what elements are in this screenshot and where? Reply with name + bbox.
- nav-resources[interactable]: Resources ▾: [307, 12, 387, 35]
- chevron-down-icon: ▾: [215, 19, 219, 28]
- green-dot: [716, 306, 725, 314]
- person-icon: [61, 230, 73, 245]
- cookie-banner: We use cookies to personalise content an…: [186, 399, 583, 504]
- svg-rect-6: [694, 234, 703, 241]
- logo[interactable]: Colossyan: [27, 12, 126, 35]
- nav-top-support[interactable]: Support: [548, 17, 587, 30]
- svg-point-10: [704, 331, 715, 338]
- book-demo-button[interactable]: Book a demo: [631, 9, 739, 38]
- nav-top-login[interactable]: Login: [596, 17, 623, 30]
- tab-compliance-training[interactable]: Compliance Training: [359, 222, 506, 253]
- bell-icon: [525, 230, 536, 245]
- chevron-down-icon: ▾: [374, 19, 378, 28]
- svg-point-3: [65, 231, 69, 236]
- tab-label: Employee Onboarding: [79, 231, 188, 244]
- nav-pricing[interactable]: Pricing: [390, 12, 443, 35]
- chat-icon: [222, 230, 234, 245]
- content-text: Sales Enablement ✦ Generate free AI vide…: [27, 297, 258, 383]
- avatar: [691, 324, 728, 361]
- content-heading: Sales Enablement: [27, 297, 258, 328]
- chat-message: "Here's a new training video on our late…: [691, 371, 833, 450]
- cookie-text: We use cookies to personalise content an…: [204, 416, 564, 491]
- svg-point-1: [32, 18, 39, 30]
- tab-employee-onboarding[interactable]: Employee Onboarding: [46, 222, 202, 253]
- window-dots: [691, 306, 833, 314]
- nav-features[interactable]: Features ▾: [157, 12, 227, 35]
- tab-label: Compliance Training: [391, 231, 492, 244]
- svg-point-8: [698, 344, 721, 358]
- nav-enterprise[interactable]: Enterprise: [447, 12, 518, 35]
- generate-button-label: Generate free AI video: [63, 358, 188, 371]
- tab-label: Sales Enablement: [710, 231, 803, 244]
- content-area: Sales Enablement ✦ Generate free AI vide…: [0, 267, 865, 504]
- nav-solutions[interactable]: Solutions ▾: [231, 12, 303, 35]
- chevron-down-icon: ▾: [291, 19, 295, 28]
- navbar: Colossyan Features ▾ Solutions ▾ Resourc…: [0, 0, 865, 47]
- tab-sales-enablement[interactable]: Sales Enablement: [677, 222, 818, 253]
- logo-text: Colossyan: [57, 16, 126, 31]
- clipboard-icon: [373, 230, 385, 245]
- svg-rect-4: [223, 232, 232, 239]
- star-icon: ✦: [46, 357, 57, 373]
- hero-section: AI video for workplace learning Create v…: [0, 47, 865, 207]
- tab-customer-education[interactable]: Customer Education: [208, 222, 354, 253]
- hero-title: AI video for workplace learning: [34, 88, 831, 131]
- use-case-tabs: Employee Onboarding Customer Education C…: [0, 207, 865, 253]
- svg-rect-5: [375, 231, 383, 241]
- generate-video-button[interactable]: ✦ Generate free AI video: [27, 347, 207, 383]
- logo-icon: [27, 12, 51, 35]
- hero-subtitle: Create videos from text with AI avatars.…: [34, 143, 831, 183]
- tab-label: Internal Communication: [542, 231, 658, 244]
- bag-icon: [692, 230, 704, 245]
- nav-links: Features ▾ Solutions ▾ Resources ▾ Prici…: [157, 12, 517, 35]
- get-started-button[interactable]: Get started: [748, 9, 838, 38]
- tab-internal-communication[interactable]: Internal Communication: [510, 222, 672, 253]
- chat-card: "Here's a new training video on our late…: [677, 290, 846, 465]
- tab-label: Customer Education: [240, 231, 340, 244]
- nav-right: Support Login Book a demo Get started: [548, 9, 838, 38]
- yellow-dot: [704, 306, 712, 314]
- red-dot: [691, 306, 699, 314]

::::::

Problem statement:
Copy each line of the data that contains the word "workplace".

Solution:
- hero-section: AI video for workplace learning Create v…: [0, 47, 865, 207]
- hero-title: AI video for workplace learning: [34, 88, 831, 131]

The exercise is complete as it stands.